[Biojava-dev] SeqIO maintenance

Keith James kdj@sanger.ac.uk
10 Nov 2002 16:58:59 +0000


>>>>> "Mark" == Schreiber, Mark <mark.schreiber@agresearch.co.nz> writes:

    Mark> I think some of the Genbank code was relying on exception
    Mark> handling for processing the file which is always slow, is
    Mark> this whats happening here?

I may have been wrong about the GC. Some the code does suck though, it
deliberately overruns an array and catches the exception to set a
variable. I want to set up a benchmark before I start, so I haven't
applied any fixes yet.

    >> 2. The SeqFileFormer runtime class loading stuff I wrote is
    >> both unecessary and confusing. I think I can and should kill it
    >> (without affecting the interfaces).

I've started to deal with this. A lot of the complexity comes from
trying to deal with SequenceFormats which write more than one file
format. In these cases there need to be methods for specifying which
format, getting allowed formats etc. I'd like to move to having each
SequenceFormat write only one format. This would mean e.g. subclassing
EmblLikeFormat to create EmblFormat, SwissprotFormat with polymorphic
write methods. Then we can ditch writeFormat(Sequence seq, String
format, PrintStream os), getFormats() and getDefaultFormat().

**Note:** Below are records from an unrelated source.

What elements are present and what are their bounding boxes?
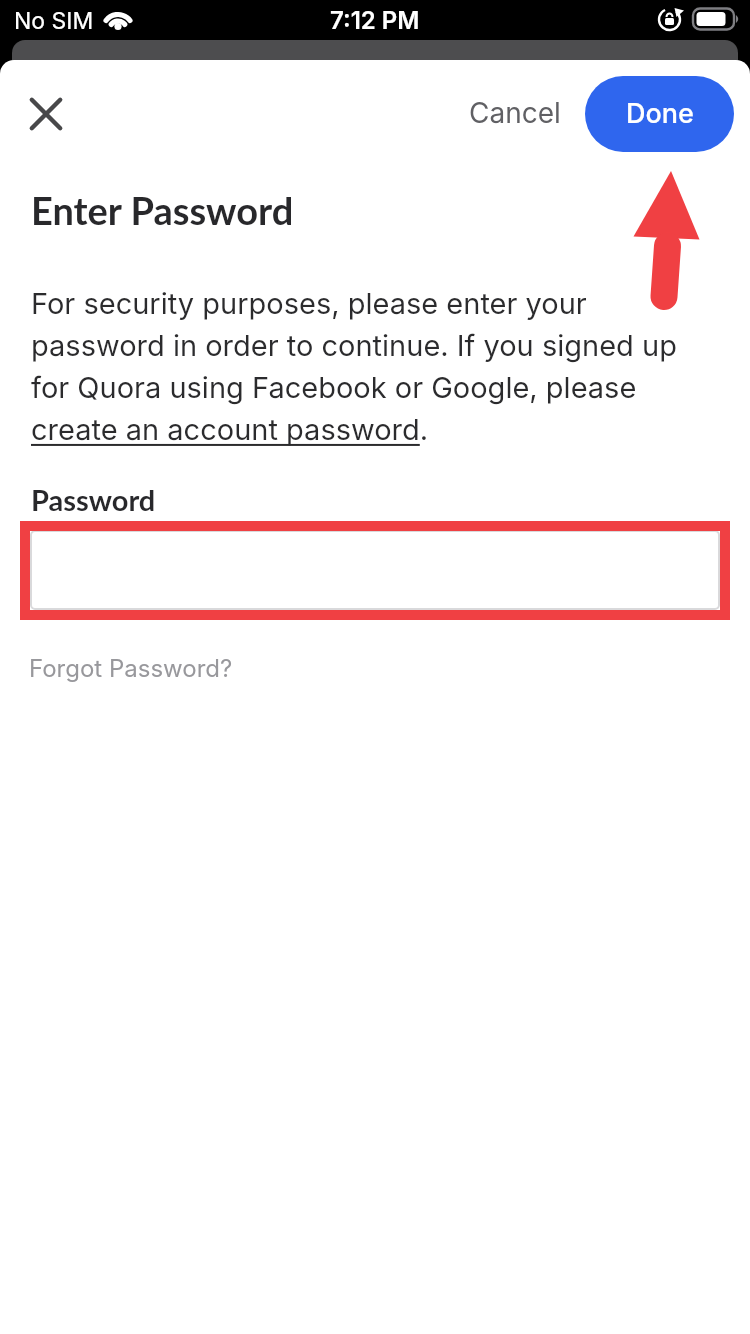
staticText: Password (31, 482, 156, 517)
staticText: Done (626, 97, 694, 130)
staticText: 7:12 PM (330, 6, 420, 35)
staticText: For security purposes, please enter your… (31, 286, 677, 447)
staticText: Cancel (469, 96, 561, 130)
staticText: Forgot Password? (29, 654, 233, 683)
button[interactable]: Cancel (450, 84, 580, 141)
button[interactable]: Done (585, 76, 734, 152)
staticText: No SIM (14, 7, 94, 35)
staticText: Enter Password (31, 187, 294, 233)
button[interactable] (30, 530, 720, 610)
button[interactable] (16, 84, 76, 144)
button[interactable] (31, 412, 427, 450)
button[interactable]: Forgot Password? (29, 654, 233, 683)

Right now I've removed the SeqFileFormerFactories and the getFormats()
method. Everything behaves as it did before as I've simply deprecated
the writeFormat which requires a String argument in preparation.

    >> 3. We are referring to sequence formats by String names
    >> (e.g. Embl, Swissprot)

Given the above change to one file format per SequenceFormat, this
goes away as we never have to pass a format name as a String.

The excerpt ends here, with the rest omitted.